Yes, my childhood concerns were justified, I think to myself. I struggle a bit more before finally retreating a couple steps, choosing a different route, and slogging up to the saddle.

While Alaska’s mountains are well known for heli-skiing, there’s another way to access the terrain that dreams are made of: your own two feet. Yes, it’s harder, and in some ways more dangerous, but it’s also a lot more affordable.

Furthermore, I’d argue it’s a far more intimate experience with the mountains. You’re not just stopping in for a quickie. Hiking, you’re wining and dining the slope, putting in the time, doing the legwork, and ultimately getting much more satisfaction. Sure, the end result in both heli-ing and hiking are the same, but the latter leaves a longer-lasting impression.
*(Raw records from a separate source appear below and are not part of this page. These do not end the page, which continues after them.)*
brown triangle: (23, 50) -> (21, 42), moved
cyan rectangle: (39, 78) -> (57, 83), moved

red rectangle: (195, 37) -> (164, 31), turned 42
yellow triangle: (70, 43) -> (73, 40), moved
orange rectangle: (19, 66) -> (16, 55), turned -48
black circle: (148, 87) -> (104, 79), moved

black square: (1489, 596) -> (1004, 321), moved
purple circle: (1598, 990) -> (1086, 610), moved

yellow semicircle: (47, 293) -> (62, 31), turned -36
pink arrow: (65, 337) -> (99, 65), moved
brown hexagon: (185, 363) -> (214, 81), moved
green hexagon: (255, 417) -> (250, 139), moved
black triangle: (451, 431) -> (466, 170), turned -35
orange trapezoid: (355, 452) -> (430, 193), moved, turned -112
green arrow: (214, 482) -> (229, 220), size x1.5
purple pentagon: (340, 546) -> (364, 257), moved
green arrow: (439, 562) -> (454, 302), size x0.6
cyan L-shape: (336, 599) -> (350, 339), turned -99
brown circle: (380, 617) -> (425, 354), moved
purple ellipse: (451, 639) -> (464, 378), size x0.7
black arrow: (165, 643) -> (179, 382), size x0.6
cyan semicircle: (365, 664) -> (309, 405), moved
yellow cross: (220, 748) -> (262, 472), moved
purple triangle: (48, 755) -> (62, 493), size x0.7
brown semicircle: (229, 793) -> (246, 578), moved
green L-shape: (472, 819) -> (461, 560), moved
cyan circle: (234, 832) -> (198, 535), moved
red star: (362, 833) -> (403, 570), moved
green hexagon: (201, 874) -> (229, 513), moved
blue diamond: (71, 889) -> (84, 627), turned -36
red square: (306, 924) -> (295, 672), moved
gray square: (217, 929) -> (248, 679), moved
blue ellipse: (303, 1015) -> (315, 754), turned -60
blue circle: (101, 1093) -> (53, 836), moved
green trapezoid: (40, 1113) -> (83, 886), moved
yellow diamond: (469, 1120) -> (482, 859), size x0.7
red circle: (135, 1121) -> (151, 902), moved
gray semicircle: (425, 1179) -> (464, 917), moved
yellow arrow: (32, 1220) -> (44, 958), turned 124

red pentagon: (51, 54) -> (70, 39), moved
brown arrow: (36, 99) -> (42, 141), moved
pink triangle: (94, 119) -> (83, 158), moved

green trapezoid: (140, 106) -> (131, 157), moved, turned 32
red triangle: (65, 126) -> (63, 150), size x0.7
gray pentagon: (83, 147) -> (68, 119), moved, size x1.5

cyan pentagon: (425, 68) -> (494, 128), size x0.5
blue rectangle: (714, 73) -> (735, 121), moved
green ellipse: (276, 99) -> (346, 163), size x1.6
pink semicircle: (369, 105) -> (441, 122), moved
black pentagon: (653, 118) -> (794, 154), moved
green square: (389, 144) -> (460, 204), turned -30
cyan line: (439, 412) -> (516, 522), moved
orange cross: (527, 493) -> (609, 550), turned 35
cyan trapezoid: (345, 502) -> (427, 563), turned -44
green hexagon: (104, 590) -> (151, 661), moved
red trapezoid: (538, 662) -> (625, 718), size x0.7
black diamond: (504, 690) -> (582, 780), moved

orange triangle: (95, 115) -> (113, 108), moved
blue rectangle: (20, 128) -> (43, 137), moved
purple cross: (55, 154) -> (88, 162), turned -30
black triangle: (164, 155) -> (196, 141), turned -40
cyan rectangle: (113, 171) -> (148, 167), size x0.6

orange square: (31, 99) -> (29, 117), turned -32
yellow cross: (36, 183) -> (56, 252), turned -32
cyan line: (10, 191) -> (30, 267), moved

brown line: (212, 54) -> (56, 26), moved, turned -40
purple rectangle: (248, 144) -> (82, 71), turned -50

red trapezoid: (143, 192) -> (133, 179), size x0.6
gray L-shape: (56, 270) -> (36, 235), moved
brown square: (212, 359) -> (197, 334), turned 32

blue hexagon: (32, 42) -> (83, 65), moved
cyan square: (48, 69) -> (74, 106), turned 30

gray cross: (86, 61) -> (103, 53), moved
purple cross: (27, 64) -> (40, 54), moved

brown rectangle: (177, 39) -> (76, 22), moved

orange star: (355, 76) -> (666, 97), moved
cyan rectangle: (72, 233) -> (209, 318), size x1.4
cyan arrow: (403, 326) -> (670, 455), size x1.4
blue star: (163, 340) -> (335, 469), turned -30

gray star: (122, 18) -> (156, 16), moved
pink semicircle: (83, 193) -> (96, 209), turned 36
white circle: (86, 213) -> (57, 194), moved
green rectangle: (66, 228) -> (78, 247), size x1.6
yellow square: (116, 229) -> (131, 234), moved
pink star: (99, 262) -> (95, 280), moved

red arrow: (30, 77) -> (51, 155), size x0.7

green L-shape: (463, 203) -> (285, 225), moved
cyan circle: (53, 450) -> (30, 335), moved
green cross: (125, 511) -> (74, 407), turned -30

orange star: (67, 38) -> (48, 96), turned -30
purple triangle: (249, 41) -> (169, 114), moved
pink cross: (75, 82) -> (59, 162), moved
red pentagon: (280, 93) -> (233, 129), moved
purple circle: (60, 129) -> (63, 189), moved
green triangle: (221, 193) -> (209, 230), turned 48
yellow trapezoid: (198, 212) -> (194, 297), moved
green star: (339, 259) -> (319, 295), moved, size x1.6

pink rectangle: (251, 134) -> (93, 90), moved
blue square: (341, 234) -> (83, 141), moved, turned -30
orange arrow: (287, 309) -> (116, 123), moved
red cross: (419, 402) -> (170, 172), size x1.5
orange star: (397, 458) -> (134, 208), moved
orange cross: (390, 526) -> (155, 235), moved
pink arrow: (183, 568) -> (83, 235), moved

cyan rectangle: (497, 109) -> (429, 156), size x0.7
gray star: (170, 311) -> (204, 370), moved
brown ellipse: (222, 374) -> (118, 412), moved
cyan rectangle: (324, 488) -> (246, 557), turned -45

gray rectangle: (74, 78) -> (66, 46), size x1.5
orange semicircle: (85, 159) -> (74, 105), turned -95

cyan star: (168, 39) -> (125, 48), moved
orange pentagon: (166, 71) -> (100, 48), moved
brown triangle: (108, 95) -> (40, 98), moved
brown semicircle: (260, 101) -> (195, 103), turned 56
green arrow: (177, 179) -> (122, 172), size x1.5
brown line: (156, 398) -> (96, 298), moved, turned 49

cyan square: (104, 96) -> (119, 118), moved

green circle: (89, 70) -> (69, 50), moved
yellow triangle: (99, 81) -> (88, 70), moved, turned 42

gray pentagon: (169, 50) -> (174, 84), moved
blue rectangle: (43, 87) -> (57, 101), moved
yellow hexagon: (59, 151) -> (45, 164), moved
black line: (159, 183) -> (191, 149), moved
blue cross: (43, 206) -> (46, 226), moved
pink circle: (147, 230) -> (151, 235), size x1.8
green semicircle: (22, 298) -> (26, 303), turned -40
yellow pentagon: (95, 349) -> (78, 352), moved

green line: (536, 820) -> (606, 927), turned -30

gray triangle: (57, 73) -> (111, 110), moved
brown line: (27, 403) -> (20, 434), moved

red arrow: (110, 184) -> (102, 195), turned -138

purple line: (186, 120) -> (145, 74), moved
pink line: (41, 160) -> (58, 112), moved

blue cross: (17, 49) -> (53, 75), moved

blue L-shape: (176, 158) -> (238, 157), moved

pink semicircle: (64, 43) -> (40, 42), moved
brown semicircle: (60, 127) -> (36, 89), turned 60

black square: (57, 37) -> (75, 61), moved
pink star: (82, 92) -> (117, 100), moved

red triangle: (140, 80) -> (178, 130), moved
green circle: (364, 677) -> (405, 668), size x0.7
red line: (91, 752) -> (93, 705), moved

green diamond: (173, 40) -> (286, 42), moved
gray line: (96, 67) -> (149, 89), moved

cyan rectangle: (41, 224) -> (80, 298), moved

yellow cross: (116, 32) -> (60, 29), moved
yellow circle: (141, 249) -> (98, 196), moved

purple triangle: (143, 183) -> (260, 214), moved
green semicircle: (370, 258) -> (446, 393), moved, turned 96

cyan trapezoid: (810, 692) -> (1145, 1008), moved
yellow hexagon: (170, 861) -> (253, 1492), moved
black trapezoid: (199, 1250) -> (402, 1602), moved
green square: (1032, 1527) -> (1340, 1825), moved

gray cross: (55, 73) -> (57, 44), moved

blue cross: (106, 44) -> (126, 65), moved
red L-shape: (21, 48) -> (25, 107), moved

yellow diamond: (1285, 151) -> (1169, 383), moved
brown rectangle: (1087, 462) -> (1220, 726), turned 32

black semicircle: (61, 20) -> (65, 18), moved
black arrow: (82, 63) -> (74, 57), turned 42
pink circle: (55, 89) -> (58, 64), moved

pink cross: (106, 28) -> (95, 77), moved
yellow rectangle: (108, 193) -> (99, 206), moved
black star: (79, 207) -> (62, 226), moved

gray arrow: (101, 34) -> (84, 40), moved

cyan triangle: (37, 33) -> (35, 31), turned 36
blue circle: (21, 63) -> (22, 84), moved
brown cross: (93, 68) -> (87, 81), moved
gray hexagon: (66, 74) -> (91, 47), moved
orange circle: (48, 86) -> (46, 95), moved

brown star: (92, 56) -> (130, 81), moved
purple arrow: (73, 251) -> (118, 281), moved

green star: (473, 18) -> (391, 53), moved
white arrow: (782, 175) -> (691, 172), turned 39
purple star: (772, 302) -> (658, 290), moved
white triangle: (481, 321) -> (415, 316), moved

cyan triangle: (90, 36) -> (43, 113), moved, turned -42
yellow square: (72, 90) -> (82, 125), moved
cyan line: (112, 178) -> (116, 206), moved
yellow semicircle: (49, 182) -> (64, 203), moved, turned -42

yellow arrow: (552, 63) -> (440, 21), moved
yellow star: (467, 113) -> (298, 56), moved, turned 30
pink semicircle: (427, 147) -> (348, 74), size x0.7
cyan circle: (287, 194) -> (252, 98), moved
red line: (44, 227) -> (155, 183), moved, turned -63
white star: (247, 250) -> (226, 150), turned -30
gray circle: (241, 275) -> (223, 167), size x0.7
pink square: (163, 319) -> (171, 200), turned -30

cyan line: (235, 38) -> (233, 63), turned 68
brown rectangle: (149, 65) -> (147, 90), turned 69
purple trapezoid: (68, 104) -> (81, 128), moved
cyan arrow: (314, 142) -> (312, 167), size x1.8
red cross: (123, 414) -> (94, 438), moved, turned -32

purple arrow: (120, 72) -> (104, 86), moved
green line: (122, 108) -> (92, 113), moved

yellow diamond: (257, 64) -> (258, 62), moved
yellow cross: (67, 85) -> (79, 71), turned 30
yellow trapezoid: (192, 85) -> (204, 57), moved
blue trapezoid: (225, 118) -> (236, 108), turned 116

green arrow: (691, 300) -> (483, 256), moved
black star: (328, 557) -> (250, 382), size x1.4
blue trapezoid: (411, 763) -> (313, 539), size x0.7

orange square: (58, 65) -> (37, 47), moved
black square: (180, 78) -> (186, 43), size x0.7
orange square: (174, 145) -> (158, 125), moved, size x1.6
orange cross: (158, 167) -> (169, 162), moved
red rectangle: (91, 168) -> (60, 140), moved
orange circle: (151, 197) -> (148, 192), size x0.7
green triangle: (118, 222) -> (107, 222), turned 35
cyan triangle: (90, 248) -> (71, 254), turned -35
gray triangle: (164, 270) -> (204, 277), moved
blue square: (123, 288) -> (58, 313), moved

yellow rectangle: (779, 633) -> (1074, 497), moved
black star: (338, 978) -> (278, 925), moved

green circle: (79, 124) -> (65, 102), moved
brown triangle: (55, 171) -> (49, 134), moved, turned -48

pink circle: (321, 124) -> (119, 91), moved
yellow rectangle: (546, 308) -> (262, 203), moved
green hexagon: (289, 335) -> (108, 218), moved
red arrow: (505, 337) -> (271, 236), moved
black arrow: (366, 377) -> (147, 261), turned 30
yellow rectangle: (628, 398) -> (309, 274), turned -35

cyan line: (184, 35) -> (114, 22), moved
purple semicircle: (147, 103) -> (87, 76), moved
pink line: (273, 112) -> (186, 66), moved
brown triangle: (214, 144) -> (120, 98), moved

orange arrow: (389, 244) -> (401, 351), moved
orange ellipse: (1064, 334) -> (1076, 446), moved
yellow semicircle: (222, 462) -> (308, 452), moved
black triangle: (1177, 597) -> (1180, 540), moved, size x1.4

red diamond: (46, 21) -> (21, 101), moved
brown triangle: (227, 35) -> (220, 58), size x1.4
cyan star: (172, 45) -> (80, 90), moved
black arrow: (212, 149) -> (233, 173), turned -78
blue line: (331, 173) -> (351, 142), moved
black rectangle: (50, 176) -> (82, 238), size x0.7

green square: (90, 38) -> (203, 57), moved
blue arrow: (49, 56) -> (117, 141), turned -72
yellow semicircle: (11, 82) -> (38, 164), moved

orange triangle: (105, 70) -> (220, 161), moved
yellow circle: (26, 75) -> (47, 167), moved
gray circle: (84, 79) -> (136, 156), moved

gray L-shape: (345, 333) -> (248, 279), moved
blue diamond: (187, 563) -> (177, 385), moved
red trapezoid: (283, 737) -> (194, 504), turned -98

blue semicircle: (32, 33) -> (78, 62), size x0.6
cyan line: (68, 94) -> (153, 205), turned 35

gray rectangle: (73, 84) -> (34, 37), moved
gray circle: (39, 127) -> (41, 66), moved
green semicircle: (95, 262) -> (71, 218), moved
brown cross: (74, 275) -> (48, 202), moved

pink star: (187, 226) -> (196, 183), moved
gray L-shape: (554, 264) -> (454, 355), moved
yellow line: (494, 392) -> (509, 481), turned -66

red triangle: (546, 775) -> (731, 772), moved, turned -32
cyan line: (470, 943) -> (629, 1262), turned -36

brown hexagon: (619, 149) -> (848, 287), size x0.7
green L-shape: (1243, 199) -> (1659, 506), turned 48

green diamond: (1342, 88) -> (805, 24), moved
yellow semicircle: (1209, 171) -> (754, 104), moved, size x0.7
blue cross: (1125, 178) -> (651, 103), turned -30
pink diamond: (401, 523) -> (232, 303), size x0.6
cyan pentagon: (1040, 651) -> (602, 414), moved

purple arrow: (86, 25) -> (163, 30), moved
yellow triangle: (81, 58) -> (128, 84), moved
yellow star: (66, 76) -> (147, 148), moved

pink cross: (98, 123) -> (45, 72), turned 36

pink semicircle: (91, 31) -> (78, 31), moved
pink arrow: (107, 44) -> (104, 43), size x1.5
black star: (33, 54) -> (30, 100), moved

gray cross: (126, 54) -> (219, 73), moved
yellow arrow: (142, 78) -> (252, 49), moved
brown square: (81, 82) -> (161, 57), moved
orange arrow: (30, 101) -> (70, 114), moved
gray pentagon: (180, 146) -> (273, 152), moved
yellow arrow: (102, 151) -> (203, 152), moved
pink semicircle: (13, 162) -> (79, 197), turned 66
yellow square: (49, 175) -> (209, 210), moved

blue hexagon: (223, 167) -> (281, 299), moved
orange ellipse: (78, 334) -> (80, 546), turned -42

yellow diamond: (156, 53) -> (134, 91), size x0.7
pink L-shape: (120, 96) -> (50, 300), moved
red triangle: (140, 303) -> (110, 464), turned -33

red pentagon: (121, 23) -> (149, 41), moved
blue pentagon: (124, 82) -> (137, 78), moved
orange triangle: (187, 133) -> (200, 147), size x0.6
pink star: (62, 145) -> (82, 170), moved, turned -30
On top of this unnamed peak, I stare down our zigzag boot pack. Left-foot, right-foot, ice axe — the tracks tell the abridged version of a several-hour struggle. Memory, as kind as it is, quickly erases the pain of the hike up and now all I’m left with is the view from the top and the excitement of what’s next: a couple thousand feet of spines and flutes, the skier’s equivalent of Chateaubriand.

The view from the top quickly erases the pain of the hike up and now all I’m left with is the excitement of what’s next: a couple thousand feet of spines and flutes, the skier’s equivalent of Chateaubriand.

Like with any good meal, there’s part of me that doesn’t want to eat it, just savor the moment of anticipation. But it’s late in the day and the light is moving across the face — there’s no time for sentiment. The proverbial steak is going to get cold.

Dropping in, the snow is light and the mountain steep, perhaps one of the steepest things I’ve ever skied. I can’t help but catch air between each turn, momentarily free falling only to land, turn, and bound again. Then there’s the sluff — small, loose snow avalanches that can turn a life-changing run into a life-threatening run if the waterfalls of snow are not managed appropriately.

The sluff pours all around me and I try to beat the gravity-fueled hazard to the bottom, or at least stay out of its way.

Base camp at night after a day of spine slaying.

Moments later it’s all over. I’m safely at the bottom and the last of the sluff is finding its resting place in the glacial basin.

The hike up took several hours; the ski down took perhaps a minute. However, that minute was pure ecstasy, self-realized ecstasy. There was no throwing hundreds into the rotor blades, no pro-skier privilege.

These mountains are out there, waiting for anybody with the motivation, and perhaps a few weeks off work. Skiing in Alaska doesn’t always mean dropping big coin on the whop whop whop of rotor blades.

Truthfully, all that stands between a skier and the lines of his or her life are a boot pack, sweat, and, perhaps, some quicksand.